I laid a few more minutes on the pavement trying to absorb as much pain as possible, but that was just an excuse. I just wanted a little more time to calm down before my long walk to home. I was thankful that they never touched my face. Not even one punch. If my parents saw it abused, they would freak out. They’re way too emotional to handle it. That’s one of the reasons why they still don’t know about their older child being bullied all day long.

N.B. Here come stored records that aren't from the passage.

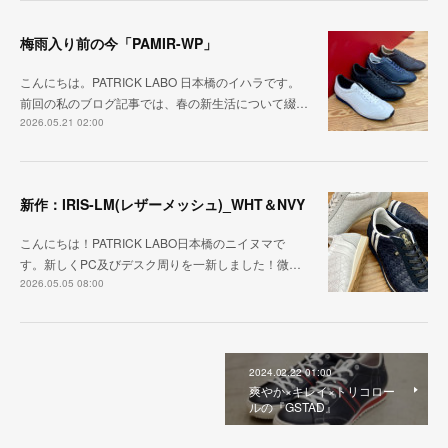
梅雨入り前の今「PAMIR-WP」
こんにちは。PATRICK LABO 日本橋のイハラです。
前回の私のブログ記事では、春の新生活について綴…
2026.05.21 02:00
新作：IRIS-LM(レザーメッシュ)_WHT＆NVY
こんにちは！PATRICK LABO日本橋のニイヌマで
す。新しくPC及びデスク周りを一新しました！微…
2026.05.05 08:00
2024.02.22 01:00
爽やか×キレイ×トリコロー
ルの『GSTAD』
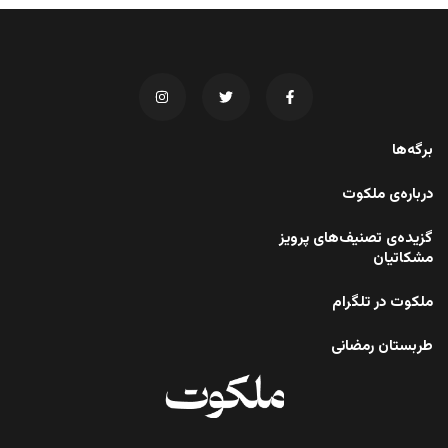
برگه‌ها
درباره‌ی ملکوت
گزیده‌ی تصنیف‌های پرویز
مشکاتیان
ملکوت در تلگرام
طربستان رمضانی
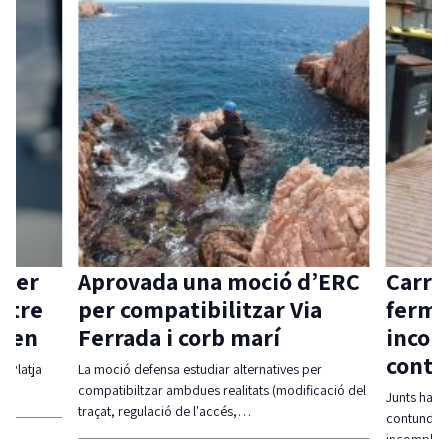
r
Aprovada una moció d’ERC
Carrión 
e
per compatibilitzar Via
fermesa 
n
Ferrada i corb marí
incompli
contracte
a
La moció defensa estudiar alternatives per
compatibiltzar ambdues realitats (modificació del
Junts ha reclamat
traçat, regulació de l'accés,…
contundent del go
incompliments…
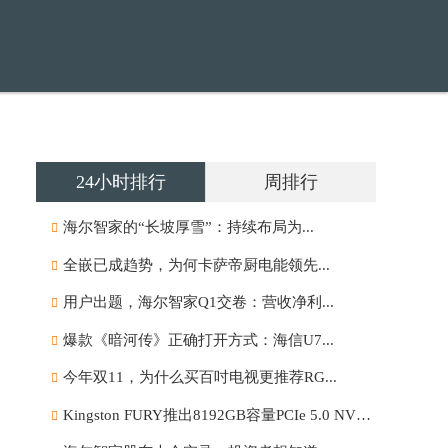
24小时排行
周排行
海尔智家的“长坡厚雪”：持续布局为...
全嵌已成趋势，为何卡萨帝厨电能领先...
用户出题，海尔智家Q1交卷：营收净利...
爆款《暗河传》正确打开方式：海信U7...
今年双11，为什么买百吋电视更推荐RG...
Kingston FURY推出8192GB容量PCIe 5.0 NVMe固态硬盘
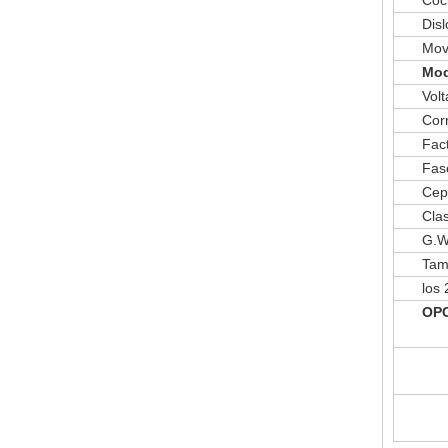
Coc
Disl
Mov
Mod
Volt
Corr
Fac
Fas
Cepi
Clas
G.
Tam
los
OP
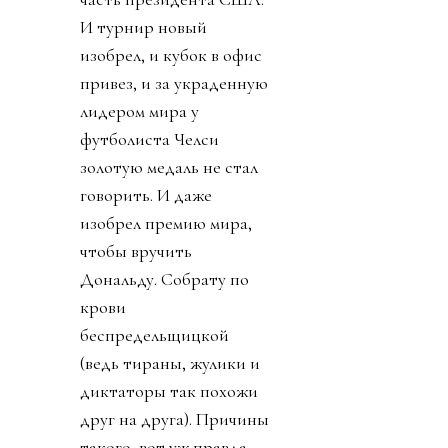
И турнир новый
изобрел, и кубок в офис
привез, и за украденную
лидером мира у
футболиста Челси
золотую медаль не стал
говорить. И даже
изобрел премию мира,
чтобы вручить
Дональду. Собрату по
крови
беспредельщицкой
(ведь тираны, жулики и
диктаторы так похожи
друг на друга). Причины
такого, вот уж правда,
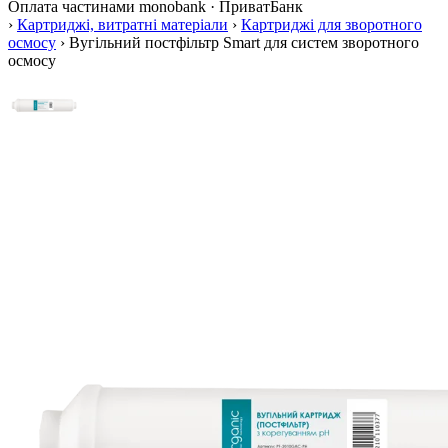
Оплата частинами
monobank · ПриватБанк
›
Картриджі, витратні матеріали
›
Картриджі для зворотного
осмосу
›
Вугільний постфільтр Smart для систем зворотного
осмосу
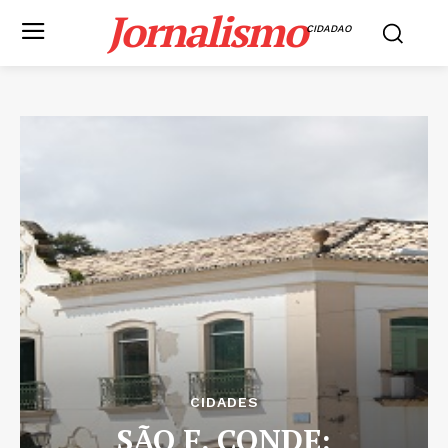
Jornalismo
CIDADAO
CIDADES
SÃO F. CONDE:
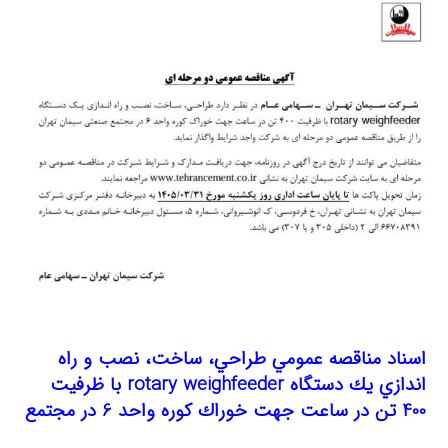
اسناد مناقصه عمومي طراحي، ساخت، نصب و راه
اندازي يك دستگاه rotary weighfeeder با ظرفيت
400 تن در ساعت جهت خوراك كوره واحد 6 در مجتمع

Oh right, I should have mentioned that the other kids at school also bully me. Not all of them do it physically though. Most of them with words. Believe it or not, I’m the only student that others turn to express their anger. And they’re all very good at doing so. The boys beat me and the girls mostly use words that I grew to believe through these years. I told myself I wouldn’t let it bother me, but after listening to the same words each day, I couldn’t help but think that I indeed was at least one of them.

Stupid.

 

Ugly.

 

Loser.

 

Freak.

 

Emo.

 

Not enough.

 

Fat.

 

Slut.

 

Fake.

 

Bitch.

 

Attention whore.

 

These were their everyday words towards me. I wasn’t exactly an emo. I just didn’t like light colored clothes. My hear may be dark but I always have it up in a messy bun. I don’t wear make-up but I do wear a lot of bracelets and rings. And I also wear my black army boots almost every moment. Emos are nothing like me. Not that I have something against them, but I sure am not like them. Or so I think. People in school have their own idea of what an emo is. That’s why no one hangs out with me. Not even one person. I’m not an A+ student. I get mostly B’s and sometimes A’s or even C’s. In class, I sit at the back on the far left desk and away from others. At lunch I have my own table to eat. I never talk to anyone. I don’t think I have ever talked to anyone at school these past few years. It is possible that nobody in there has heard my voice.